Hong Kong leads global markets

GATEWAY: Hong Kong (HKG50) is the world’s fifth largest equity market and has led the recent global equity rally. It’s the gateway to China, which is now reopening its economy, supporting its gargantuan property sector, and easing up its tech sector crackdown. It traces its roots back to 1891, a century longer than mainland exchanges. This gives it a unique and confusing makeup. Two-thirds the benchmark Hang Seng index is mainland stocks, with the other third HK focused. It’s dominated by the financials (34%) and tech (30%) sectors. It’s institutionally driven at an est. 65% of turnover vs retail-led mainland markets. Its dollar linked, with HKD pegged to USD since 1983, not renminbi (CNY) denominated. Its still on an undemanding 10x P/E with a 3% dividend.

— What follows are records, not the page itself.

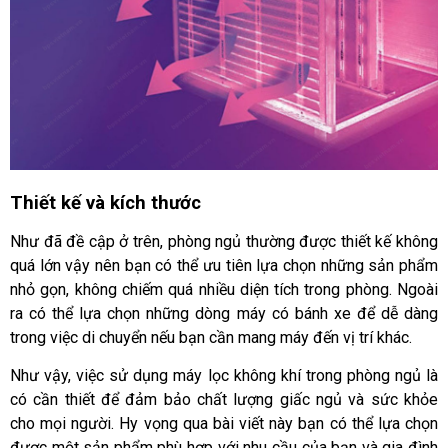
Thiết kế và kích thước 
Như đã đề cập ở trên, phòng ngủ thường được thiết kế không 
quá lớn vậy nên bạn có thể ưu tiên lựa chọn những sản phẩm 
nhỏ gọn, không chiếm quá nhiều diện tích trong phòng. Ngoài 
ra có thể lựa chọn những dòng máy có bánh xe để dễ dàng 
trong việc di chuyển nếu bạn cần mang máy đến vị trí khác.
Như vậy, việc sử dụng máy lọc không khí trong phòng ngủ là 
có cần thiết để đảm bảo chất lượng giấc ngủ và sức khỏe 
cho mọi người. Hy vọng qua bài viết này bạn có thể lựa chọn 
được một sản phẩm phù hợp với nhu cầu của bạn và gia đình 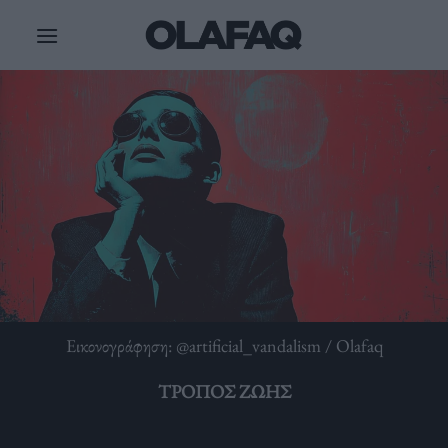
Μετάβαση
στο
περιεχόμενο
Εικονογράφηση: @artificial_vandalism / Olafaq
ΤΡΌΠΟΣ ΖΩΉΣ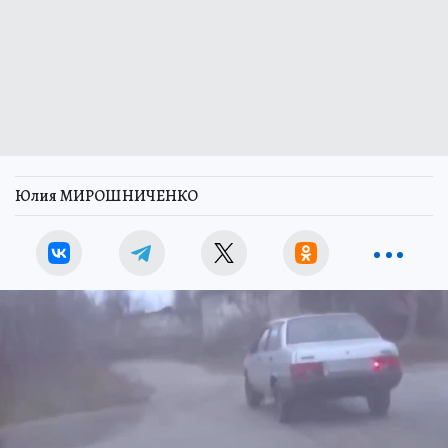
Юлия МИРОШНИЧЕНКО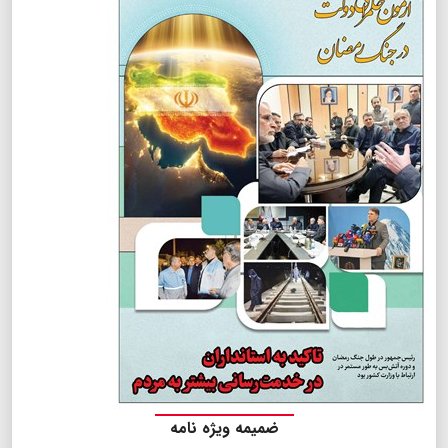
ضمیمه ویژه نامه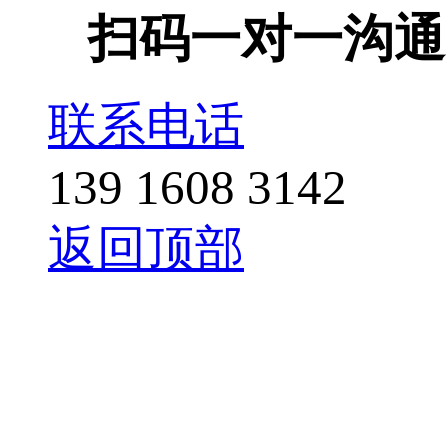
扫码一对一沟通
联系电话
139 1608 3142
返回顶部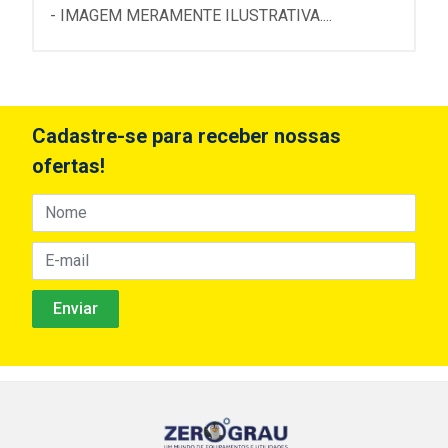
- IMAGEM MERAMENTE ILUSTRATIVA....
Cadastre-se para receber nossas
ofertas!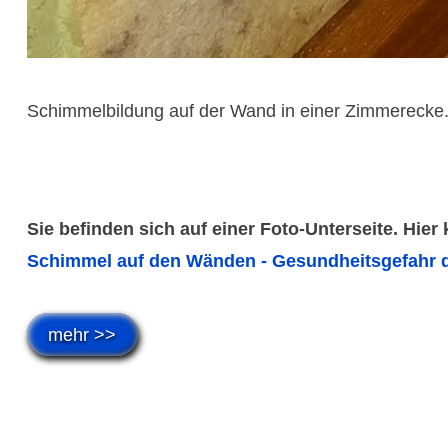
Schimmelbildung auf der Wand in einer Zimmerecke
Sie befinden sich auf einer Foto-Unterseite. Hier
Schimmel auf den Wänden - Gesundheitsgefahr d
mehr >>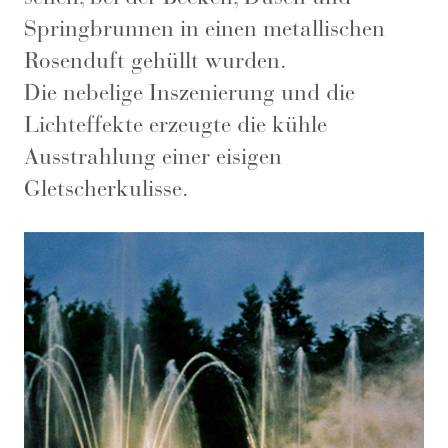
Springbrunnen in einen metallischen
Rosenduft gehüllt wurden.
Die nebelige Inszenierung und die
Lichteffekte erzeugte die kühle
Ausstrahlung einer eisigen
Gletscherkulisse.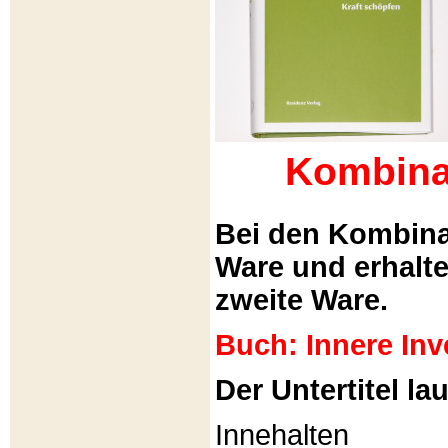
Kombina
Bei den Kombina
Ware und erhalt
zweite Ware.
Buch: Innere Inv
Der Untertitel lau
Innehalten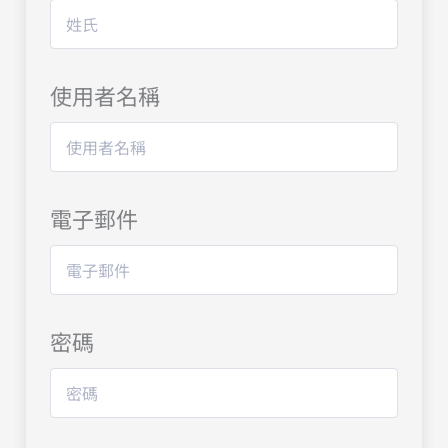
使用者名稱
電子郵件
密碼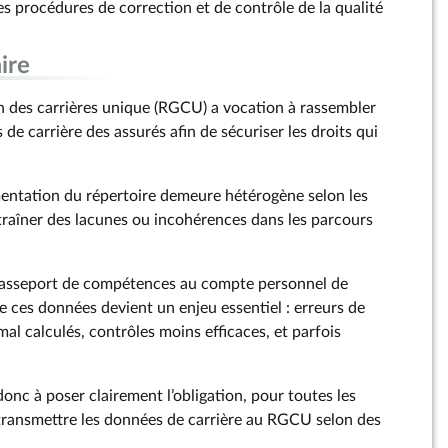
les procédures de correction et de contrôle de la qualité
ire
on des carrières unique (RGCU) a vocation à rassembler
de carrière des assurés afin de sécuriser les droits qui
limentation du répertoire demeure hétérogène selon les
ntraîner des lacunes ou incohérences dans les parcours
 passeport de compétences au compte personnel de
 de ces données devient un enjeu essentiel : erreurs de
 mal calculés, contrôles moins efficaces, et parfois
nc à poser clairement l’obligation, pour toutes les
e transmettre les données de carrière au RGCU selon des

MAKE UP: The Hang Seng index is a free-float market capitalisation weighted index, made up of 73 stocks. This is confusingly divided into four stock groups (see chart). 1) Mainland stocks, whose primary listing is in Hong Kong lead. Think Tencent, Alibaba, Meituan, JD. 2) Hong Kong ordinary stocks, like HSBC, AIA, HK Exchange follow. 3) ‘H Shares’ are mainland listed stocks that also trade in HK, like China Commercial Bank, Ping An, and ICBC. 4) ‘Red-Chips’ are state owned mainland stocks also traded in HK, like China Mobile, CNOOC, and China Resources.

EXPOSURE: Hang Seng is +50% from its October low, leading the Chinese equities move, and outpacing the 14% S&P 500 return. This took its fwd P/E ratio back to an undemanding 10x. Still a 10% discount to Chinese equities (MSCI China), its own 10-year average (11x), and a 35% discount to its February 2021 high 15.5x high. Earnings growth forecasts have been holding firm around 14%. Whilst the index carries a sizeable 3% dividend yield, given the big banks weight. For those looking for focused exposure, the MSCI Hong Kong (EWH) is just HK ordinary stocks.